Say I find out that a page on my website titled & targeting “best shoes” is ranking #8 for “best athletic shoes for wide feet”.
That page briefly mentions athletic shoes and wide feet, but it was not an initial keyword target of mine, thus there is room for improvement in terms of on-page optimization.
The search phrase is also long-tail, relatively low competition, and contains search volume.
This is the perfect long tail keyword to target since it meets all 4 of the criteria for a desirable target.
Step 3: Optimize your content for the striking distance keywords
Now that you have identified the perfect striking distance keyword or set of keywords, the hard part is done.
Now its back to the basics of on-page SEO. Look for places to add content to the existing article centered around your secondary target long-tail keyword.
Places you can add this keyword are:
An H2
The body text
An image alt
The meta description
*In this case, this is a secondary target. We still want to keep the primary, more competitive target as defined by your page title, meta title, and H1. For this reason, I wouldn’t suggest modifying those sections.
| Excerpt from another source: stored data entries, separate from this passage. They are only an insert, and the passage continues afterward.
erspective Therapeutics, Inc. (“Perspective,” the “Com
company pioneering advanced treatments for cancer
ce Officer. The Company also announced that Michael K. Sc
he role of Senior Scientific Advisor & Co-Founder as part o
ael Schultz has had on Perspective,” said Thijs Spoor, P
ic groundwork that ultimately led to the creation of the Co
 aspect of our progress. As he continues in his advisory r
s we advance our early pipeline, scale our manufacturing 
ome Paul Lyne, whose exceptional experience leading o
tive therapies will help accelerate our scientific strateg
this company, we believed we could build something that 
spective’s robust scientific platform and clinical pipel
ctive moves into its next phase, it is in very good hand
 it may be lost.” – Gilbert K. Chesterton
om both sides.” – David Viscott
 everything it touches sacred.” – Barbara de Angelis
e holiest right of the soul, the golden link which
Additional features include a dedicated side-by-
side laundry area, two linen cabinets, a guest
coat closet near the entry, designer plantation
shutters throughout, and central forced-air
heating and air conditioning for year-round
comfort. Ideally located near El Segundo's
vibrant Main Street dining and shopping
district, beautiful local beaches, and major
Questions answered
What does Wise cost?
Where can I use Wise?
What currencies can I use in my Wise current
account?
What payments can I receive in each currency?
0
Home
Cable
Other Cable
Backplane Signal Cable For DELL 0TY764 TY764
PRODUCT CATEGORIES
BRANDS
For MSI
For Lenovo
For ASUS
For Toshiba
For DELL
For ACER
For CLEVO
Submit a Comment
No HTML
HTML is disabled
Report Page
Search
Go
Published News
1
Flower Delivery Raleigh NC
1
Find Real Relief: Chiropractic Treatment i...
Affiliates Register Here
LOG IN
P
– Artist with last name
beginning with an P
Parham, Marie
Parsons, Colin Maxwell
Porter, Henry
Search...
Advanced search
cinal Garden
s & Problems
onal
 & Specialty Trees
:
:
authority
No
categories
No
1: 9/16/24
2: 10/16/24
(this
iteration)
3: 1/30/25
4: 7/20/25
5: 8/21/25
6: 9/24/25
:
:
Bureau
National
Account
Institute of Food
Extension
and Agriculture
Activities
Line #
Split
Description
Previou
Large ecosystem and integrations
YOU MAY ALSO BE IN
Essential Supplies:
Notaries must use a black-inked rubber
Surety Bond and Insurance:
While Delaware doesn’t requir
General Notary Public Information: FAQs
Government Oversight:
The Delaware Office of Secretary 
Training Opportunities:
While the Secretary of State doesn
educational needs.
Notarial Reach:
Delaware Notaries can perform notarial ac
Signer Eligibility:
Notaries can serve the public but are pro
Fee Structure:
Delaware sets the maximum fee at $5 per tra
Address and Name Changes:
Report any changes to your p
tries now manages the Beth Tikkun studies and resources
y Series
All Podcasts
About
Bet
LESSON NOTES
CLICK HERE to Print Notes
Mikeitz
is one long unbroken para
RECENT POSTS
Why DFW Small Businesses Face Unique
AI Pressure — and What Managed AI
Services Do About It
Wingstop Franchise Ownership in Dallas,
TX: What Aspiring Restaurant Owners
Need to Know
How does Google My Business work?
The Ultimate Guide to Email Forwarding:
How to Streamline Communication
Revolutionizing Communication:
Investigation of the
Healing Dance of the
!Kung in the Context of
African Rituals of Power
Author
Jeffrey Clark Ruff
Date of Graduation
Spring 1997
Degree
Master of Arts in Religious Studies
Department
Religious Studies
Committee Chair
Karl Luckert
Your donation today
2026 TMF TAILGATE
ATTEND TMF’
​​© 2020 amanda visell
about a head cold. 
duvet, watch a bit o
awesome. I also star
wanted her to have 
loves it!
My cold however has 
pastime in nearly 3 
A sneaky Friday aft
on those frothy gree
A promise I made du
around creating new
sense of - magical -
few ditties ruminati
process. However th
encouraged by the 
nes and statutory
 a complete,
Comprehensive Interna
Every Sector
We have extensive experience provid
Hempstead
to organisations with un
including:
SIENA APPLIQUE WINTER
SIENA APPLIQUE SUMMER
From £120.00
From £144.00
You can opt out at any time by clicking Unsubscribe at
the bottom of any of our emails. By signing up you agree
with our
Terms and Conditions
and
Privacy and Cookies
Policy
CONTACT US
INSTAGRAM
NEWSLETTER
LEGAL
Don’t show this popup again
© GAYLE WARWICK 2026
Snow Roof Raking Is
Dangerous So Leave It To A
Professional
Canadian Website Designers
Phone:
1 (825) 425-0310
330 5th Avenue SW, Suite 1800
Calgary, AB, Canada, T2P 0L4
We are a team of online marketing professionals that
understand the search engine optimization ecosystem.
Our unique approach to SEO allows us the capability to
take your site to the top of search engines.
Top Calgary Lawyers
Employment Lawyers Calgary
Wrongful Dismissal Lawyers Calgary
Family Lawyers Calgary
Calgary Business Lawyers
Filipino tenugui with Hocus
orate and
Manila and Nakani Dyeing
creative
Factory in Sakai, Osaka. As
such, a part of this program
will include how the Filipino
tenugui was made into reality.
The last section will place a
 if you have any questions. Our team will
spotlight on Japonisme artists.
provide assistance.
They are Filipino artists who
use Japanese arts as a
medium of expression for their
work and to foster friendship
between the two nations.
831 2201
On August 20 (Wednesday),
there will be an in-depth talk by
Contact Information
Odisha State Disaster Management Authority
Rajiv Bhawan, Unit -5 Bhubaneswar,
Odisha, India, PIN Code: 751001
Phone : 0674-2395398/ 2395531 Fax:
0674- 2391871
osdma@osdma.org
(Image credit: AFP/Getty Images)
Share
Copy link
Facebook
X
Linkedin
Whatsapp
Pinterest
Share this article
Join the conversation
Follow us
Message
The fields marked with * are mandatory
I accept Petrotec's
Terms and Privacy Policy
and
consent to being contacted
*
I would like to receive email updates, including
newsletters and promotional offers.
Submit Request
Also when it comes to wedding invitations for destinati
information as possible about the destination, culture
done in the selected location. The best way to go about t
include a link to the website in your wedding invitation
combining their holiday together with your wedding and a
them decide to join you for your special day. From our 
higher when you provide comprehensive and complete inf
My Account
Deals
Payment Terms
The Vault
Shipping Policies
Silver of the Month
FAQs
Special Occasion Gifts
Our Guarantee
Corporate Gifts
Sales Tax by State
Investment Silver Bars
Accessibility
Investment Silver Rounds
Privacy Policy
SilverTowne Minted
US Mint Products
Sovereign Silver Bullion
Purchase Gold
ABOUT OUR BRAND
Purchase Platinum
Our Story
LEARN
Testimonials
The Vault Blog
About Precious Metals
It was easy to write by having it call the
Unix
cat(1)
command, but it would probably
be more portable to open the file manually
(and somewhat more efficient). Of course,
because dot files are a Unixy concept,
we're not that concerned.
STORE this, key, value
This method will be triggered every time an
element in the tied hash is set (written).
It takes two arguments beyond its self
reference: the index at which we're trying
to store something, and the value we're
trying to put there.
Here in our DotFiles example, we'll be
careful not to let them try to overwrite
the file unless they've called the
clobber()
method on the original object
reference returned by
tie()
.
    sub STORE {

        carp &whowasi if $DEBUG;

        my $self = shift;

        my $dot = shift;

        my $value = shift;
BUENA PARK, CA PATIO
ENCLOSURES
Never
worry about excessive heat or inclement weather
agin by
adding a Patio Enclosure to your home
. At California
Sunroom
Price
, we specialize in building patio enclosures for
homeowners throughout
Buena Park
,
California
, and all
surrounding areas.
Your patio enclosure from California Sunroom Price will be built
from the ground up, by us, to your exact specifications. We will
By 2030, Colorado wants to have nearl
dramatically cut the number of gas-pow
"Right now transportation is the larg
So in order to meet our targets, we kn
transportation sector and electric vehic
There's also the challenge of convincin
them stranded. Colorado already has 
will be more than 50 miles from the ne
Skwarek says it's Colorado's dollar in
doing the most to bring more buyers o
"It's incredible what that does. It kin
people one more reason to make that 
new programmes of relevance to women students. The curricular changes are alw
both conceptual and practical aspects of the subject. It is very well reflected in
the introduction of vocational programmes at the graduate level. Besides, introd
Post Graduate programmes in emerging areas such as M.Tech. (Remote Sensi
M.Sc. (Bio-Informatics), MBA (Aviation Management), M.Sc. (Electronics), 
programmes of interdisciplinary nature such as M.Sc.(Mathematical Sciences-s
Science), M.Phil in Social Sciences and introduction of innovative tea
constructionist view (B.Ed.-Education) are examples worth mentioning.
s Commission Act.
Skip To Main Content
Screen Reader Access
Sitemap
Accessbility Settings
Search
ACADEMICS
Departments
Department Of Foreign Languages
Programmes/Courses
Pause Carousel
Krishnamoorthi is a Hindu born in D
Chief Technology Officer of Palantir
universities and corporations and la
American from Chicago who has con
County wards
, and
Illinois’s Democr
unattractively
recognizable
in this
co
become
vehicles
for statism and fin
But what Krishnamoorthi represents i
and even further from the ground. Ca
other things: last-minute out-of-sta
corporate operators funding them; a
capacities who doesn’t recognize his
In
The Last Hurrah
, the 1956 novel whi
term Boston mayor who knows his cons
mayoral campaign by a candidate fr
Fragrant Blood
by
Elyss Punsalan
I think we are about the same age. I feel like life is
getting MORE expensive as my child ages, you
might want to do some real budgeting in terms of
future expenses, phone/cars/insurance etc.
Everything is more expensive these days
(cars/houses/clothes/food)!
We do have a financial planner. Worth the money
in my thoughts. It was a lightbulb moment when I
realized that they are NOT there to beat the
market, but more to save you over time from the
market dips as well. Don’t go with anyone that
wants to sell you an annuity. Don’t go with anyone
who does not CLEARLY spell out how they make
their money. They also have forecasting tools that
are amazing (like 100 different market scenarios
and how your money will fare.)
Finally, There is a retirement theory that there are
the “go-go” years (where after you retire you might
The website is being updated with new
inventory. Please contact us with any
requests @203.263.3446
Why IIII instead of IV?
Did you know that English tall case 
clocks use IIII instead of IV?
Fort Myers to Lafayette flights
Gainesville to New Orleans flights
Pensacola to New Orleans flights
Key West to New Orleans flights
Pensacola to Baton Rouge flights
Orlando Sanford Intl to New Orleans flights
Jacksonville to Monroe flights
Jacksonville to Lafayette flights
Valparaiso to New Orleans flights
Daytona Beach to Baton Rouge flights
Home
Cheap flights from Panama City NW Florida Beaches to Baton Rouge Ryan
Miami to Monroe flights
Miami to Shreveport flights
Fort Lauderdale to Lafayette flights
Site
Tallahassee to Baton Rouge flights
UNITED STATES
*If you don’t think your long-tail keyword meets the intent of the searcher and it would be better-served on its own new page, thats another option for utilizing a striking distance keyword opportunity. You could create an entirely new page targeting that keyword, rather than optimizing an existing page.
If you create your own separate page to target the striking distance keyword, put it in your:
Page title
Meta title
H1
Body copy
Url
Back to the shoe example
Remember from the previous example, I identified a striking distance keyword phrase on my “best shoes” article as “best athletic shoes for wide feet”.
Time to get-to-optimizing.
In my specific example, let’s say my article contains one instance of the keyword phrase “athletic shoes” and one instance of “wide feet” in the body copy. And just from that, its ranking #8. How do I get it to #1?
What I would do in this scenario is add an H2 section titled “Best Athletic Shoes”. I would then include “best athletic shoes for wide feet” in the body copy.
You don’t want to interrupt the flow of the article though. Another thing I could do is create an entirely separate article titled “10 Best Athletic Shoes for Wide Feet”. In this specific example, that may be a better route based on intent, search volumes, and competition levels.
If you write a separate article for your striking distance keyword, be sure to internally link from the existing page to the new page with anchor-rich text.
Step 4: Assess the performance of your campaign
You’ve done all the work, now what? It’s time to add the striking distance keyword as a tracked keyword, set it, and forget. Wait at least 1 month without touching the article. Check back to see your sweet SERP success.
What if nothing happened in a month? Don’t get discouraged. Wait another couple months, check back, and if there’s still no results, you need to modify your strategy.
If you didn’t see the results you hoped for, ask yourself:
Is my striking distance keyword too competitive?
Did I properly optimize it?
Does my article still match search intent?
Did I wait long enough to analyze the results?
After some pondering, refine your strategy. After all, that’s what SEO is all about.
Case study: A real-world striking distance example that I applied to one of our client’s pages to boost traffic 75%
Here’s how I applied that 4-step striking distance process to a client’s website.
I noticed that the client was ranking #8 for “colored contacts [city name]” on my page “Contact Lenses”. On this page, I was targeting “Contact Lenses [city name]” with no focus on “colored” contacts. In fact, I never even mentioned this product.
So I added an H2 for “Colored Contacts” with a little product description.
Several months later, I went from #8 for “Colored Contacts [city name]” to #1.
This resulted in a 74.37% traffic increase to that page:
About 20 minutes of work resulted in almost doubling the traffic using the striking distance keywords optimization strategy.
The bottom line
Finding striking distance keywords is a unique way to conduct keyword research and leverage your existing rankings to give them a quick boost.
It is some of the lowest hanging fruit in SEO, and I suggest you give it a try today.